OCR using Machine Learning?

Does this book go into using machine learning to do OCR?

Hi @dexxta, thanks for your interest in the book! :slight_smile: There’s a chance we’ll cover OCR to some degree – do you have a specific use case you’d like to see covered? In case you find this helpful, we have a tutorial on the site about using Google’s Tesseract library to add OCR to apps – you can check it out here: https://www.raywenderlich.com/306-tesseract-ocr-tutorial-for-ios

The final NLP project is still TBD and we might end up doing something like an app that uses your camera to provide realtime translations of text. However, that’s still up in the air and I can’t promise anything yet, so if OCR is your primary reason for considering the book, than I would recommend holding off until we have a definitive answer.

Please let me know if you have any other questions or concerns about the book!


i second this.
OCR (and other uses of it like NLP, auto-tagging, finding the font, filling a form, etc) is super important.
Apple natively has a text, words and letters detector, but not OCR.

Tesseract is super awful, try starting a new project and try using it. If you get it to work, you’re already a champion, it’s pretty much impossible, and if you can, good luck to do normal debugging and optimization.

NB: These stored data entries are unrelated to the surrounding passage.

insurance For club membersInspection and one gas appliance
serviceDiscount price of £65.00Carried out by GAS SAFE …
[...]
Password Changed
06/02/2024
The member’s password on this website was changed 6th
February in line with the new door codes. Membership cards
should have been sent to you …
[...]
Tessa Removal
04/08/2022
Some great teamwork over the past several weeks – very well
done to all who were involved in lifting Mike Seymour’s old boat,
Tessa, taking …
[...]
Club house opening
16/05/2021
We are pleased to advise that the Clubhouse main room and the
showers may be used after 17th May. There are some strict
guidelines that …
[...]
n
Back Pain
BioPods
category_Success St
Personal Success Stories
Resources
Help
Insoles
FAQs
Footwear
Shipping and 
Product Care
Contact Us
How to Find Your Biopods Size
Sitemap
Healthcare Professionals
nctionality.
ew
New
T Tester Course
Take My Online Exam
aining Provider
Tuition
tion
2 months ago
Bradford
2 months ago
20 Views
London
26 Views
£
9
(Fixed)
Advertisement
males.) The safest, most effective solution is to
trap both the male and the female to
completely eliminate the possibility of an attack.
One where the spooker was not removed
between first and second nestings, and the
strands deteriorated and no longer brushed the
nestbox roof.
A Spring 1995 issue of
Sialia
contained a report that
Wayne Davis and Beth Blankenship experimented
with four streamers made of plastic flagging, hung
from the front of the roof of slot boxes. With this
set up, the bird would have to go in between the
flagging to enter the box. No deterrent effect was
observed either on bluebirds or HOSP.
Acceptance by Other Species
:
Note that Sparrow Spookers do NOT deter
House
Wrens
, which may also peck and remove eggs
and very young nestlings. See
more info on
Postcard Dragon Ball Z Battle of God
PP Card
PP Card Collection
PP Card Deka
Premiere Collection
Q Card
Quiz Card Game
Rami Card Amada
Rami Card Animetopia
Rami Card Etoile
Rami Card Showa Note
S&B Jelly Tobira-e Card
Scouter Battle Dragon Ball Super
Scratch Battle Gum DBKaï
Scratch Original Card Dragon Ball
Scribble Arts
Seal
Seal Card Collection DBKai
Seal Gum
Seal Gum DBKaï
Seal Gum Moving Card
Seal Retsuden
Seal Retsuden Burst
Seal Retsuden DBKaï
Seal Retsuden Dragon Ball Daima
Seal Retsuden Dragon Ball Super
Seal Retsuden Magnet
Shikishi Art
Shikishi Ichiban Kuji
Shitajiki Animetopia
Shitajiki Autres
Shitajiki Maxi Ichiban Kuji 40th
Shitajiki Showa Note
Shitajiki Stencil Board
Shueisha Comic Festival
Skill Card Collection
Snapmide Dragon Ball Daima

Native detection + CoreML recognition would be good.
Real time translation with AR (like Google AR Translate) or video superimposition (with tracking) would be awesome.

Hey @einharch, thanks for the info! I haven’t actually ever used Tesseract – that stinks that it stinks! :frowning_face:

I see Google’s ML Kit apparently works on iOS, so that might be a good choice if you have any pressing needs. I haven’t tried it but I’ll check it out at some point to see if it would make sense as part of an app in the book. I’d prefer to stick with Apple stuff or write it from scratch, but we also have to balance what’s possible to cover in the space available and with a model trainable with a reasonable amount of data and compute.

Of course, I won’t be surprised if whatever we include needs to be completely replaced in a second edition, since I expect Apple to continue adding built-in features each year. :crazy_face:

Frankly I am a little shocked that Apple built the entire text detection vision system without some way to recognise the actual text. I have found a few examples of how to train and use ML Files to recognise letters, so am in the process of writing my own version to suit the requirements. Just thought it might be something people would be very interested in.

I am sure text recognition is less useful in a business app than determining if a picture is of a male or female… Sorry for exploding the sarcasm meter haha.

Still looking forward to the book though. :slight_smile:


It’s definitely something would be interested in. And I agree, it seems like an oversight by Apple. They’ll tell you where they find characters, but then you need to figure out what those characters are yourself? I’d be surprised if we don’t see it next year. (Ideally sooner, but you know how Apple likes to save all their updates for WWDC. :wink:)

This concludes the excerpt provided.